“Hello, Officer Jeter,” Schertler said. “Good to see you again.”
It was day six in the case against three men who lived in the house where Wone had planned to spend the night on August 2, 2006. Ninety minutes after Wone arrived, he was dead from stab wounds to the chest. The three residents blame an intruder; prosecutors have charged them with covering up the crime and misleading cops.
Schertler and another defense attorney questioned Jeter for about 20 minutes. What did that 20 minutes cost in legal fees? Our estimate: $1,000.
Jeter already had testified that he had collected towels from the second-floor bathroom and the washing machine. They’re germane to the charge of evidence tampering. There was little blood on Wone’s body. Had the towels been used to sop up blood and then been cleaned? Were they wet or dry? How did they get to the evidence room?
Schertler questioned Jeter for about 15 minutes on the precise manner of how he’d handled and photographed the towels. Jeter explained that he’d taken pictures, dropped them in plastic bags, sealed the bags, took them to the police evidence room, initialed them, had two other cops initial them, and handed them over for processing.

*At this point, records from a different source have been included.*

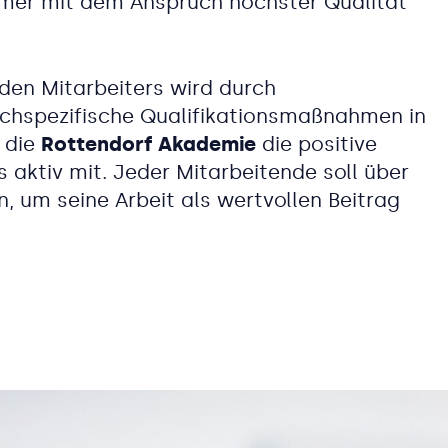
immer mit dem Anspruch höchster Qualität
eden Mitarbeiters wird durch
achspezifische Qualifikationsmaßnahmen in
 die
Rottendorf Akademie
die positive
ktiv mit. Jeder Mitarbeitende soll über
, um seine Arbeit als wertvollen Beitrag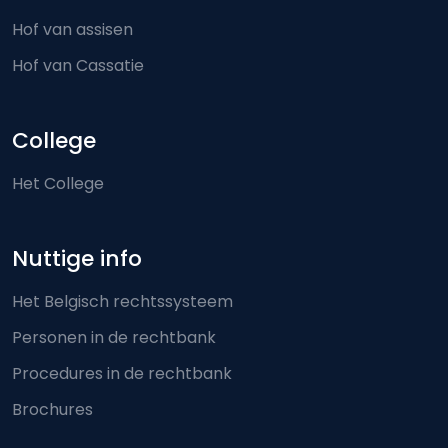
Hof van assisen
Hof van Cassatie
College
Het College
Nuttige info
Het Belgisch rechtssysteem
Personen in de rechtbank
Procedures in de rechtbank
Brochures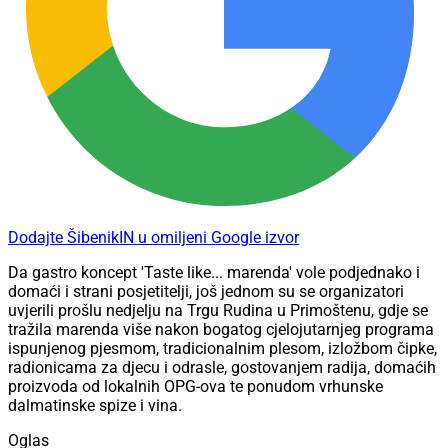
Dodajte ŠibenikIN u omiljeni Google izvor
Da gastro koncept 'Taste like... marenda' vole podjednako i
domaći i strani posjetitelji, još jednom su se organizatori
uvjerili prošlu nedjelju na Trgu Rudina u Primoštenu, gdje se
tražila marenda više nakon bogatog cjelojutarnjeg programa
ispunjenog pjesmom, tradicionalnim plesom, izložbom čipke,
radionicama za djecu i odrasle, gostovanjem radija, domaćih
proizvoda od lokalnih OPG-ova te ponudom vrhunske
dalmatinske spize i vina.
Oglas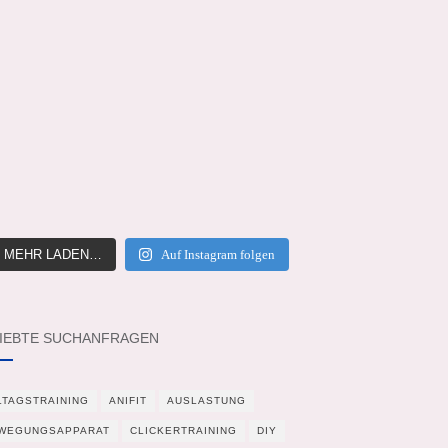
MEHR LADEN…
Auf Instagram folgen
IEBTE SUCHANFRAGEN
LTAGSTRAINING
ANIFIT
AUSLASTUNG
WEGUNGSAPPARAT
CLICKERTRAINING
DIY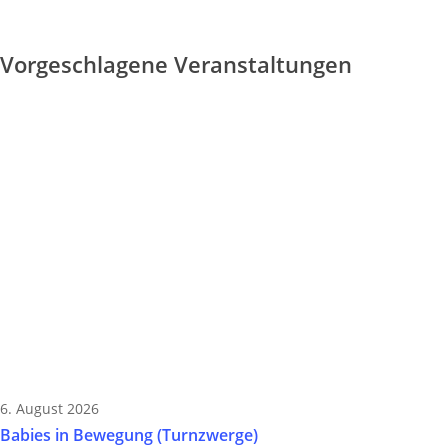
Vorgeschlagene Veranstaltungen
6. August 2026
Babies in Bewegung (Turnzwerge)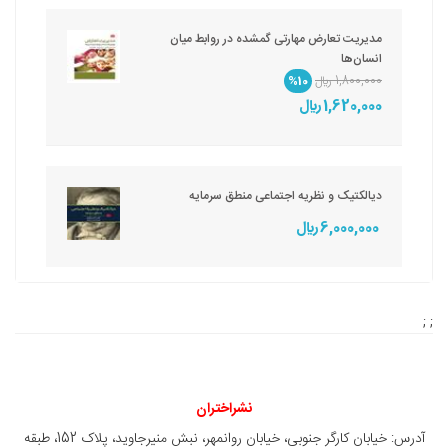
مدیریت تعارض مهارتی گمشده در روابط میان
انسان‌ها
1,800,000 ريال
%10
1,620,000 ريال
دیالکتیک و نظریه اجتماعی منطق سرمایه
6,000,000 ريال
; ;
نشراختران
آدرس: خیابان کارگر جنوبی، خیابان روانمهر، نبش منیرجاوید، پلاک 152، طبقه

Schertler asked Jeter to explain the difference between putting the bags in a bin, as he used to do, and the new practice of giving them to a technician who catalogued them.
Next, defense attorney Thomas Connolly approached Jeter.
“You checked the towels in the bathroom 24 hours after the night of the murder,” he said. “Wouldn’t you expect them to be dry?”
“Objection,” said assistant US attorney Patrick Martin.
“Sustained,” said Judge Lynn Leibovitz.
Connolly then hammered Jeter on whether the towels in the washing machine had been cleaned. They still had spots on them. Wouldn’t they be spotless had they been through the cycle?
“All depends on how good the machine is,” Jeter responded.
Connolly conferred with his three colleagues, turned to the judge and said: “No further questions.”
Bernie Grimm, the third defense attorney, declined to cross.
To get a sense of the cost of the billable minutes consumed in the questioning, we consulted with lawyers in Washington and Philadelphia, as well as a legal recruiter, to arrive at estimates of what the attorneys might charge:
Dave Schertler, who represents Dylan Ward, charges around $650 an hour. His associate, Veronica Jennings, was on the scene for the Jeter cross-examination. She’s been at the trial every day. She costs about $350 an hour. We can assume that a paralegal or Schertler staffer came to deliver or retrieve documents. We can round out the cost of one hour of Schertler’s and his staff’s time at $1,100.
When Schertler’s partner, Robert Spagnoletti, is in courtroom 310, that adds another $500 to the tab.
We estimate that Tom Connolly—of Wiltshire & Grannis—charges about $600 an hour. Representing Victor Zaborsky, he also comes to court with staff. Let’s say he and his team cost $900 an hour.
And then there’s Bernard Grimm of the Philadelphia firm Cozen O’Connor. Though he occasionally gets on Fox TV to talk about controversial cases, Grimm might not command the pay scale of Schertler. Philly firms can come cheaper than DC and certainly much less than ones in New York. We estimate that Grimm comes in at $625 an hour. With his team, he could cost Joe Price $1,000 an hour.
That leaves us with a best guess of $3,000 per hour for the three legal teams—and therefore, $1,000 for the 20-minute cross-examination of officer Jeter.
If Judge Leibovitz keeps court in session six hours a day, that’s $18,00 in legal charges. She seems to be holding court four days a week, which puts a week at $72,000. If the trial takes six weeks, as many have projected, the number is $432,000 for court time. But because we assume the teams work on the case when they’re not in court, let’s round off at $500,000.
The government charged the three men in November 2008 , 2008, and they immediately lawyered up, which means Schertler, Grimm, and Connolly—with their staffs—have been billing hours for a year and a half. If they worked on the Wone defendants ten hours a week, that adds up to $2.34 million.
And we have yet to add in the cost of expert witnesses, such as Dr. Henry Lee, the celebrated criminologist of O.J. Simpson fame, who’s expected to testify for the Wone defendants.
Kathy Wone, Robert’s widow, has the most-expensive lawyers. At least one Covington & Burling attorney seems to be in the courtroom to monitor the trial, in preparation for the $20-million wrongful-death suit the Wones are bringing against the three defendants.
But Covington is representing Kathy Wone gratis because Robert Wone was once at the firm.